_Work instructions_. In the data below, find every line with the word "dalle" and copy it out.

_Entries shown_.
•••••
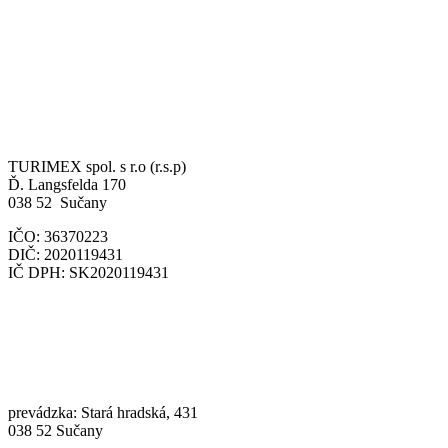
TURIMEX spol. s r.o (r.s.p)
Ď. Langsfelda 170
038 52 Sučany
IČO: 36370223
DIČ: 2020119431
IČ DPH: SK2020119431
prevádzka: Stará hradská, 431
038 52 Sučany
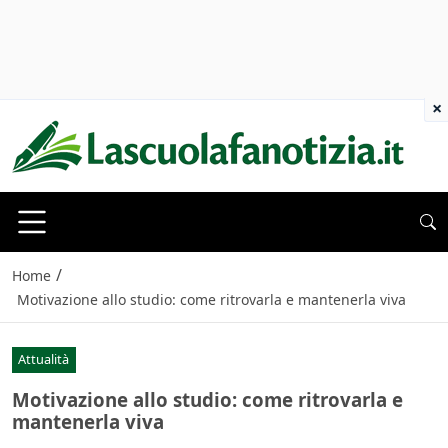
×
/
Home
Motivazione allo studio: come ritrovarla e mantenerla viva
Attualità
Motivazione allo studio: come ritrovarla e
mantenerla viva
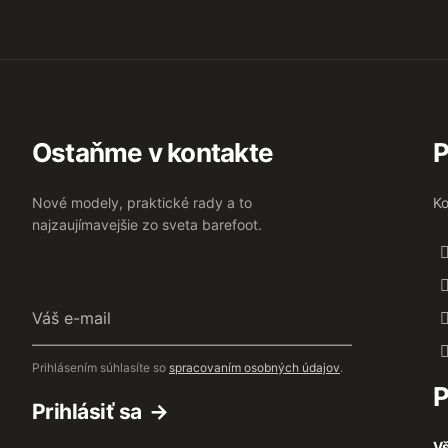
Ostaňme v kontakte
P
Nové modely, praktické rady a to
Ko
najzaujímavejšie zo sveta barefoot.
Váš
e-
mail
Prihlásením súhlasíte so
spracovaním osobných údajov
.
P
Prihlásiť sa
Vš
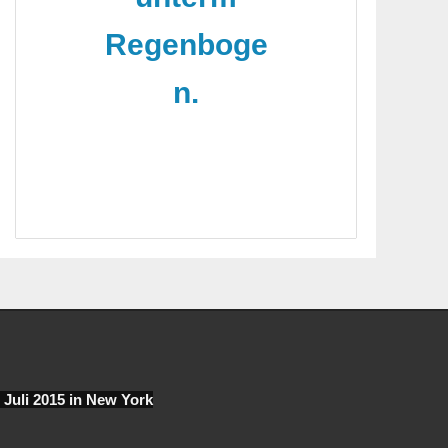
Regenboge
n.
. Juli 2015 in New York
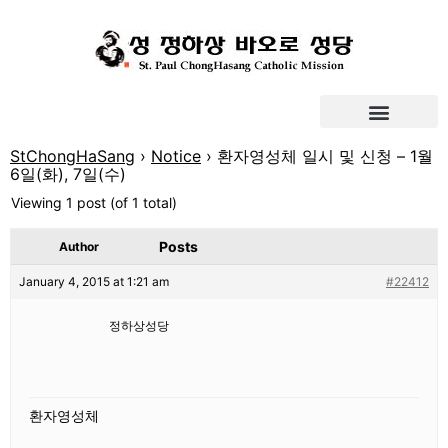
StChongHaSang
›
Notice
›
환자영성체 일시 및 신청 – 1월
6일(화), 7일(수)
Viewing 1 post (of 1 total)
Posts
Author
January 4, 2015 at 1:21 am
#22412
정하상성당
환자영성체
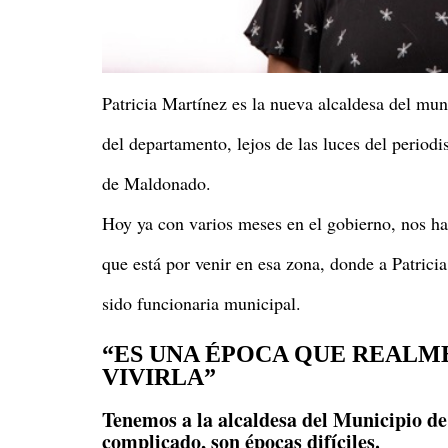
Patricia Martínez es la nueva alcaldesa del mu
del departamento, lejos de las luces del period
de Maldonado.
Hoy ya con varios meses en el gobierno, nos hac
que está por venir en esa zona, donde a Patrici
sido funcionaria municipal.
“ES UNA ÉPOCA QUE REAL
VIVIRLA”
Tenemos a la alcaldesa del Municipio de
complicado, son épocas difíciles.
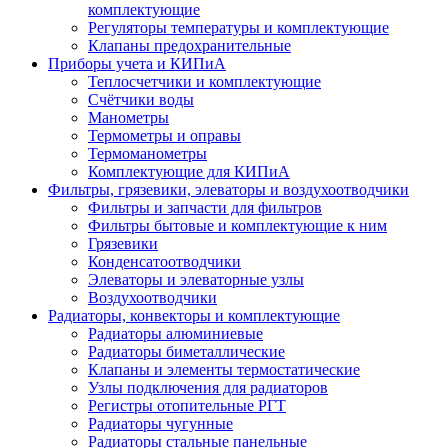
комплектующие
Регуляторы температуры и комплектующие
Клапаны предохранительные
Приборы учета и КИПиА
Теплосчетчики и комплектующие
Счётчики воды
Манометры
Термометры и оправы
Термоманометры
Комплектующие для КИПиА
Фильтры, грязевики, элеваторы и воздухоотводчики
Фильтры и запчасти для фильтров
Фильтры бытовые и комплектующие к ним
Грязевики
Конденсатоотводчики
Элеваторы и элеваторные узлы
Воздухоотводчики
Радиаторы, конвекторы и комплектующие
Радиаторы алюминиевые
Радиаторы биметаллические
Клапаны и элементы термостатические
Узлы подключения для радиаторов
Регистры отопительные РГТ
Радиаторы чугунные
Радиаторы стальные панельные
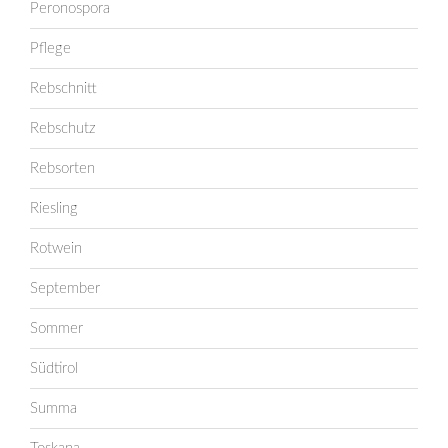
Peronospora
Pflege
Rebschnitt
Rebschutz
Rebsorten
Riesling
Rotwein
September
Sommer
Südtirol
Summa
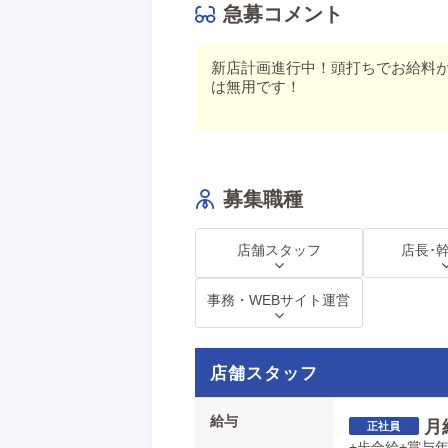
急募コメント
▶完全週休2日制
▶残業なし（シフト制）
▶食事休憩あり
新店計画進行中！頭打ちでお給料が
▶フレックス出社制度
は無用です！
仕事とプライベートのON・OFFがしっ
ご家庭のある方や、趣味の時間を大切に
≪プラスαで稼げるインセンティブシス
募集職種
「頑張ることが昇給につながり、
昇給がまた頑張りにつながる」
そう考える当グループでは、各種特別手
店舗スタッフ
店長･
勤続期間ではなく、あなたの頑張る姿勢
事務・WEBサイト運営
【給与】
・店舗スタッフ：月収35万円〜最大10
・店長幹部候補：月収50万円〜+賞与年
店舗スタッフ
※研修期間有※日払い可能 ※各種手当
▶︎その他待遇
給与
月
_____________
+歩合給+賞与年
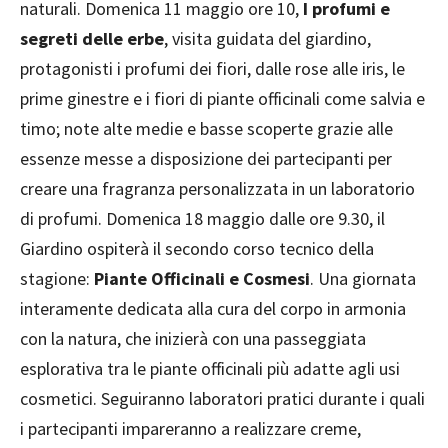
naturali. Domenica 11 maggio ore 10,
I profumi e
segreti delle erbe
, visita guidata del giardino,
protagonisti i profumi dei fiori, dalle rose alle iris, le
prime ginestre e i fiori di piante officinali come salvia e
timo; note alte medie e basse scoperte grazie alle
essenze messe a disposizione dei partecipanti per
creare una fragranza personalizzata in un laboratorio
di profumi. Domenica 18 maggio dalle ore 9.30, il
Giardino ospiterà il secondo corso tecnico della
stagione:
Piante Officinali e Cosmesi
. Una giornata
interamente dedicata alla cura del corpo in armonia
con la natura, che inizierà con una passeggiata
esplorativa tra le piante officinali più adatte agli usi
cosmetici. Seguiranno laboratori pratici durante i quali
i partecipanti impareranno a realizzare creme,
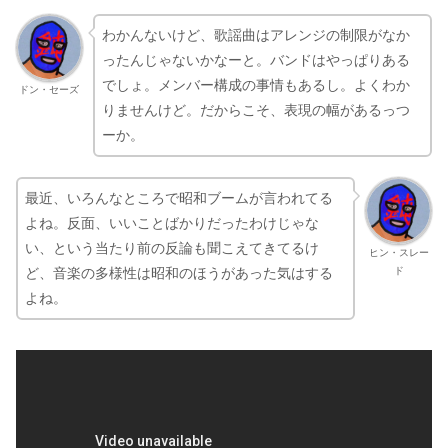
わかんないけど、歌謡曲はアレンジの制限がなか
ったんじゃないかなーと。バンドはやっぱりある
でしょ。メンバー構成の事情もあるし。よくわか
ドン・セーズ
りませんけど。だからこそ、表現の幅があるっつ
ーか。
最近、いろんなところで昭和ブームが言われてる
よね。反面、いいことばかりだったわけじゃな
い、という当たり前の反論も聞こえてきてるけ
ヒン・スレー
ド
ど、音楽の多様性は昭和のほうがあった気はする
よね。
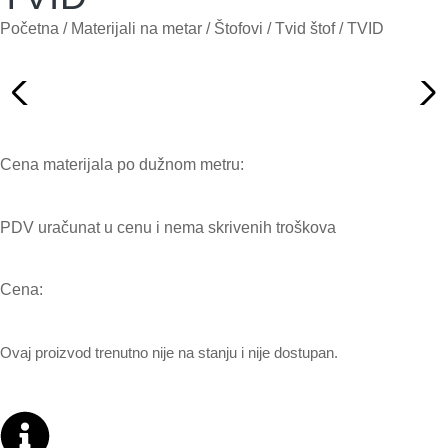
Početna
/
Materijali na metar
/
Štofovi
/
Tvid štof
/ TVID
Cena materijala po dužnom metru:
PDV uračunat u cenu i nema skrivenih troškova
Cena:
Ovaj proizvod trenutno nije na stanju i nije dostupan.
•••••
_Result of the task_.
protagonisti i profumi dei fiori, dalle rose alle iris, le
di profumi. Domenica 18 maggio dalle ore 9.30, il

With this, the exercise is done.